Running Ollama with older GPUs on CachyOS

TL;DR;

ollama-cuda on CachyOS comes (at this point in time) with support only for compute >= 7.5.

If you have older GPUs with earlier compute, you HAVE TO do one of 2 things:

Build ollama-cuda from source, with support for the older compute targets
Install ollama-vulkan

I chose ollama-vulkan and it’s working perfectly!

Story time

Today I had the inspiration to finally shut down my Windows 11 VM and migrate it to Linux.

The requirements were to be able to run:

Ollama - for local model magic
Docker - for remote development
Steam - for playing games
Jellyfin - for home videos archive

Now I am going to focus only on Ollama as it was an interesting experience and it got me wondering why things are not more obvious.

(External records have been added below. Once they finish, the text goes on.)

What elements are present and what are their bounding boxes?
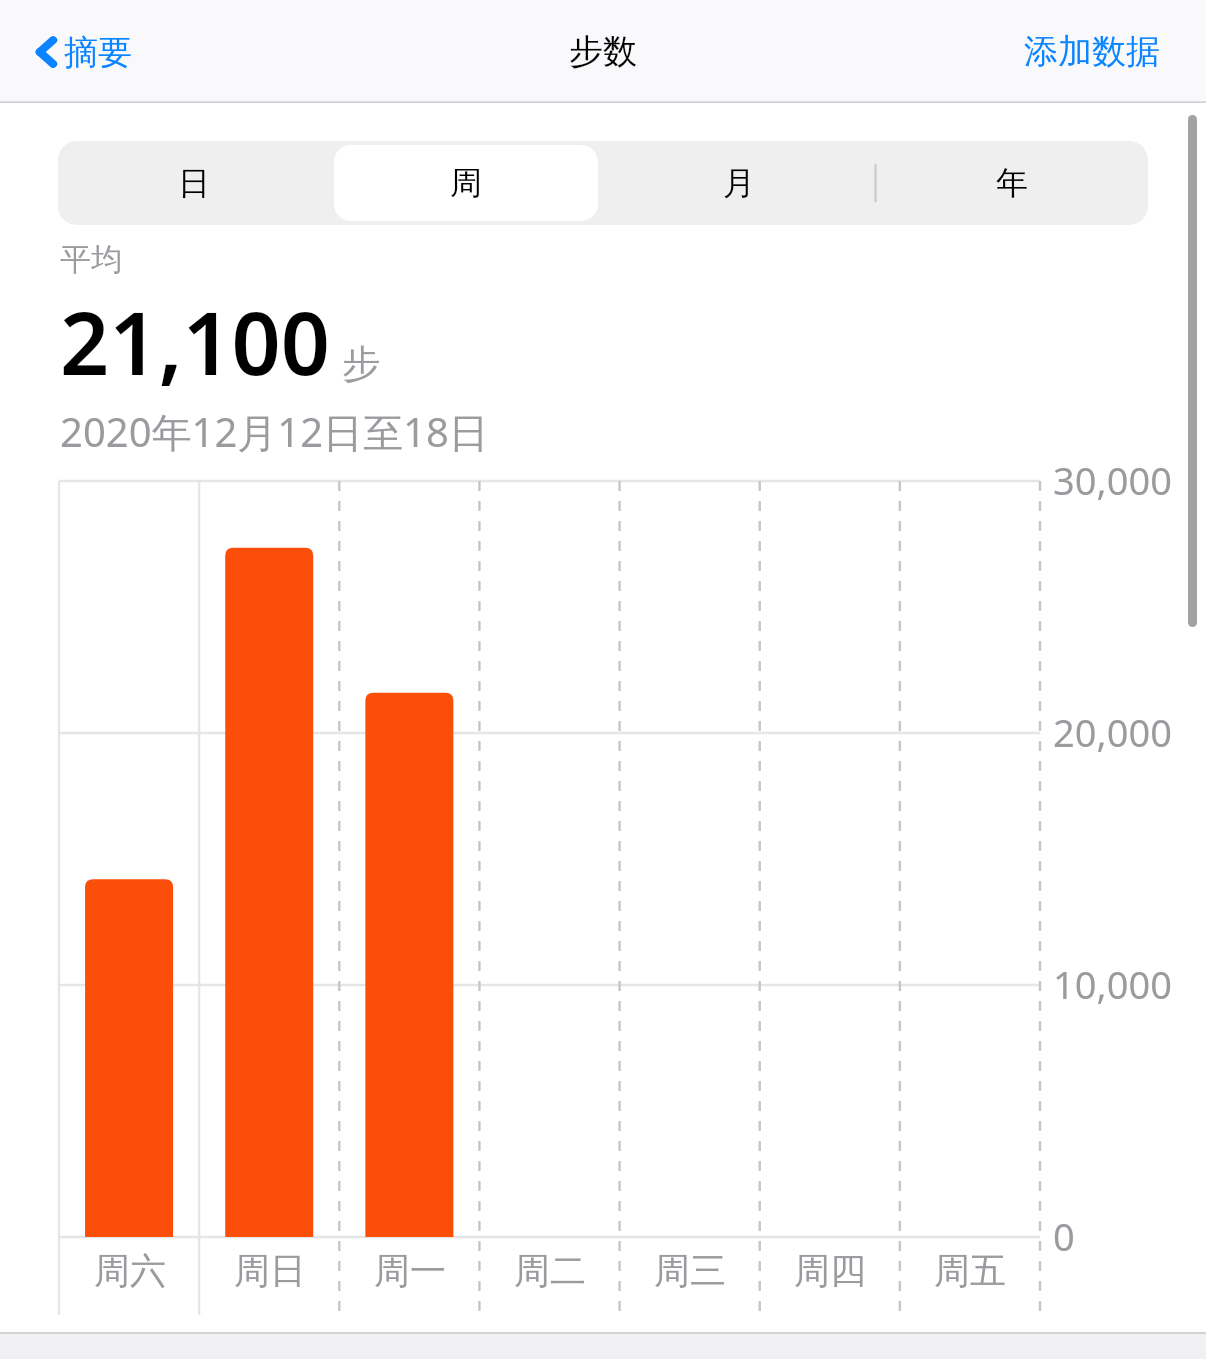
- staticText: 平均: [60, 240, 122, 279]
- staticText: 月: [723, 163, 755, 203]
- staticText: 周: [450, 163, 482, 203]
- staticText: 添加数据: [1024, 30, 1160, 73]
- staticText: 日: [178, 163, 210, 203]
- button[interactable]: 月: [606, 145, 871, 221]
- staticText: 周一: [374, 1248, 446, 1293]
- staticText: 摘要: [64, 31, 132, 74]
- staticText: 步数: [569, 30, 637, 73]
- button[interactable]: 返回 摘要: [26, 20, 140, 84]
- staticText: 周三: [654, 1248, 726, 1293]
- staticText: 周日: [234, 1248, 306, 1293]
- button[interactable]: 周: [334, 145, 598, 221]
- staticText: 周二: [514, 1248, 586, 1293]
- staticText: 30,000: [1053, 454, 1172, 506]
- button[interactable]: 添加数据: [1016, 20, 1168, 83]
- staticText: 周四: [794, 1248, 866, 1293]
- staticText: 步: [342, 340, 380, 388]
- button[interactable]: 日: [62, 145, 326, 221]
- staticText: 周六: [94, 1248, 166, 1293]
- staticText: 2020年12月12日至18日: [60, 404, 489, 459]
- button[interactable]: 年: [879, 145, 1144, 221]
- staticText: 10,000: [1053, 958, 1172, 1010]
- staticText: 年: [996, 163, 1028, 203]
- staticText: 周五: [934, 1248, 1006, 1293]
- staticText: 21,100: [60, 283, 330, 400]
- staticText: 20,000: [1053, 706, 1172, 758]
- staticText: 0: [1053, 1210, 1075, 1262]
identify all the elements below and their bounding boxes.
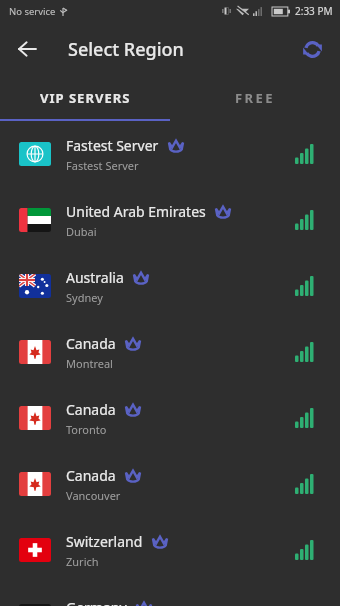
staticText: Montreal	[66, 356, 113, 371]
staticText: Fastest Server	[66, 158, 139, 173]
staticText: 2:33 PM	[295, 4, 333, 18]
staticText: United Arab Emirates	[66, 202, 206, 221]
button[interactable]: Canada	[0, 385, 340, 451]
staticText: Canada	[66, 466, 116, 485]
staticText: Toronto	[66, 422, 107, 437]
button[interactable]: Switzerland	[0, 517, 340, 583]
staticText: Germany	[66, 598, 127, 606]
staticText: Select Region	[68, 37, 184, 62]
button[interactable]: VIP SERVERS	[0, 76, 170, 119]
staticText: Zurich	[66, 554, 99, 569]
button[interactable]: United Arab Emirates	[0, 187, 340, 253]
staticText: Australia	[66, 268, 124, 287]
staticText: VIP SERVERS	[40, 89, 131, 107]
staticText: No service	[9, 5, 56, 18]
button[interactable]: Australia	[0, 253, 340, 319]
staticText: Canada	[66, 334, 116, 353]
button[interactable]: Fastest Server	[0, 121, 340, 187]
button[interactable]: Back	[7, 29, 47, 69]
staticText: Sydney	[66, 290, 103, 305]
staticText: Canada	[66, 400, 116, 419]
button[interactable]: FREE	[170, 76, 340, 119]
staticText: Fastest Server	[66, 136, 159, 155]
staticText: Dubai	[66, 224, 97, 239]
button[interactable]: Canada	[0, 319, 340, 385]
button[interactable]: Canada	[0, 451, 340, 517]
button[interactable]: Refresh	[293, 30, 331, 68]
staticText: FREE	[235, 89, 275, 107]
staticText: Switzerland	[66, 532, 143, 551]
button[interactable]: Germany	[0, 583, 340, 606]
staticText: Vancouver	[66, 488, 121, 503]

The machine has 2 GPUs in it:

GTX 1070 - 8GB
GTX 970 - 4GB

I wanted to run Ollama on them, to play around with local models and how I could integrate it in some projects. For example - anonymizing data locally, doing a non-destructive OpenClaw implementation that is fit for my use-cases, local OCR for documents that I scan with my phone, automating some things in the everyday management of a home.

So naturally I installed ollama and ollama-cuda as I have 2 Nvidia GPUs in there, expecting that it would work fine, as it was working on Windows just a few minutes prior.

I started Ollama, loaded qwen3:8b for the quick experiment and… it was running on CPU 🤔

The GPUs were perfectly capable to hold it in VRAM, but for some reason Ollama was choosing to run them on CPU.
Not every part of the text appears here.